Energi Baru dari Limbah Sapi di Jakarta Selatan
Di balik sebuah gerbang rumah warga di Jalan Cikoko Barat Dalam III, Pancoran, Jakarta Selatan, terdapat kandang sapi yang menjadi sumber energi baru bagi masyarakat sekitar. Kandang sederhana itu menampung 35 ekor sapi yang berasal dari Kebumen, Boyolali, dan Kediri. Setiap hari, pekerja terlihat sibuk memandikan, memberi makan, serta membersihkan kotoran hewan tersebut.
Namun, apa yang tampaknya hanya limbah ini justru menjadi sumber energi terbarukan. Proses fermentasi alami dari kotoran sapi menghasilkan gas yang kini digunakan sebagai bahan bakar kompor oleh warga sekitar. Burhan (44), pemilik kandang, menjelaskan bahwa kotoran sapi dialirkan melalui saluran ke dalam dua tungku biodigester berwarna biru bergambar sapi yang berada tidak jauh dari kandangnya.
“Prosesnya dimulai dari biodigester. Setelah sapinya mandi, kotorannya masuk ke saluran dan kemudian masuk ke biodigester,” jelas Burhan. “Fermentasinya terjadi secara otomatis, sehingga menghasilkan gas.”
Gas hasil olahan ini disalurkan ke kompor-kompor warga. Tidak hanya untuk kebutuhan pribadi, tetapi juga digunakan oleh sekitar 20 rumah di lingkungan sekitar. Sejak menggunakan biogas, masyarakat tidak lagi bergantung pada LPG. “Sangat membantu, karena mereka tidak perlu membeli gas LPG lagi,” ujar Burhan.
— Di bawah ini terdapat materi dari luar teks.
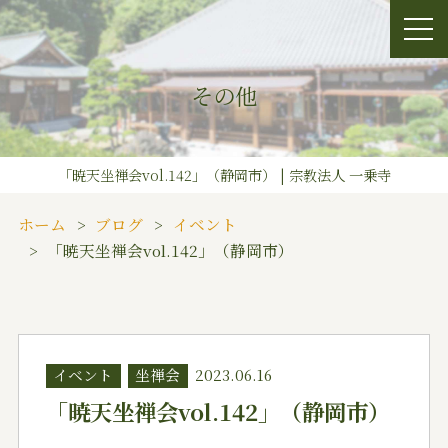
その他
「暁天坐禅会vol.142」（静岡市） | 宗教法人 一乗寺
ホーム
ブログ
イベント
「暁天坐禅会vol.142」（静岡市）
イベント
坐禅会
2023.06.16
「暁天坐禅会vol.142」（静岡市）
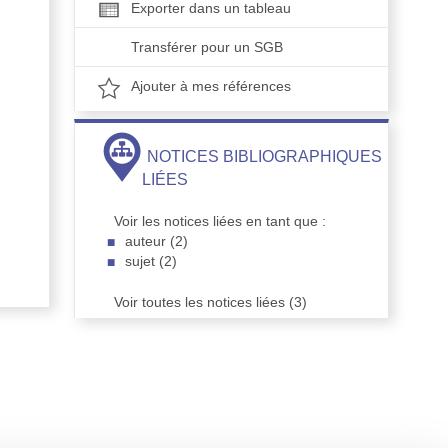
Exporter dans un tableau
Transférer pour un SGB
Ajouter à mes références
NOTICES BIBLIOGRAPHIQUES
LIÉES
Voir les notices liées en tant que :
auteur (2)
sujet (2)
Voir toutes les notices liées (3)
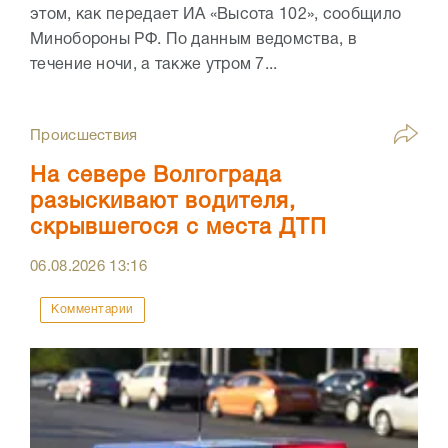
этом, как передает ИА «Высота 102», сообщило
Минобороны РФ. По данным ведомства, в
течение ночи, а также утром 7...
Происшествия
На севере Волгограда
разыскивают водителя,
скрывшегося с места ДТП
06.08.2026
13:16
Комментарии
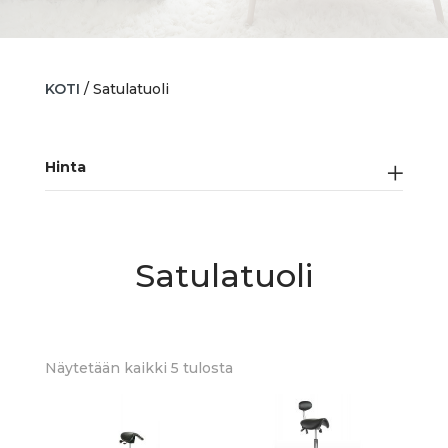
KOTI
/ Satulatuoli
Hinta
Satulatuoli
Sorted
Näytetään kaikki 5 tulosta
by
latest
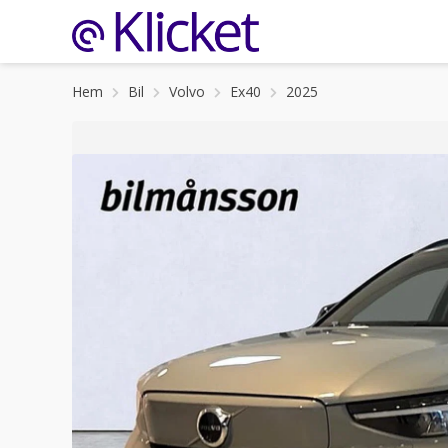
Hem
Bil
Volvo
Ex40
2025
Setiap tungku biodigester memiliki kapasitas hingga 16 kubik. Dari instalasi ini, terdapat 27 tungku kompor yang berfungsi. Meski begitu, ada beberapa kendala yang dihadapi. Beberapa warga sering kali mengalami sumbatan pada kompor akibat kurangnya pengetahuan tentang cara membersihkannya. “Dua minggu sekali harus rutin dibersihkan,” kata Burhan.
Perawatan biodigester menjadi tantangan tersendiri bagi Burhan. Setiap hari sebelum bekerja, ia harus memeriksa saluran masuk biodigester agar tidak tersumbat limbah padat. “Perawatannya agak ribet, jadi kita harus kontrol dari inletnya terlebih dahulu,” ujarnya.
Pembuatan biodigester ini tidak sepenuhnya ditanggung oleh Burhan. Ia mengaku mendapatkan bantuan pendanaan dari Baznas dengan dukungan pemerintah. Namun, untuk perawatan sehari-hari, ia harus menanggung sendiri. “Perawatannya sekarang ya dari duit pribadi,” tambahnya.
Ke depan, Burhan berencana mengembangkan inovasi lebih jauh. Ia berharap bisa memanfaatkan biogas tidak hanya untuk kompor, tetapi juga sebagai sumber listrik melalui genset. “Rencananya mau beli genset agar bisa mengubah listrik. Karena saat ini listrik masih dari PLN, dan biayanya lumayan besar,” jelasnya.
Kini, dapur-dapur di Cikoko tetap mengepul dengan api biru dari biogas. Energi yang dulunya hanya berupa limbah, kini menjelma menjadi solusi hemat dan ramah lingkungan. Inovasi ini membuka jalan menuju kemandirian energi di tengah permukiman kota.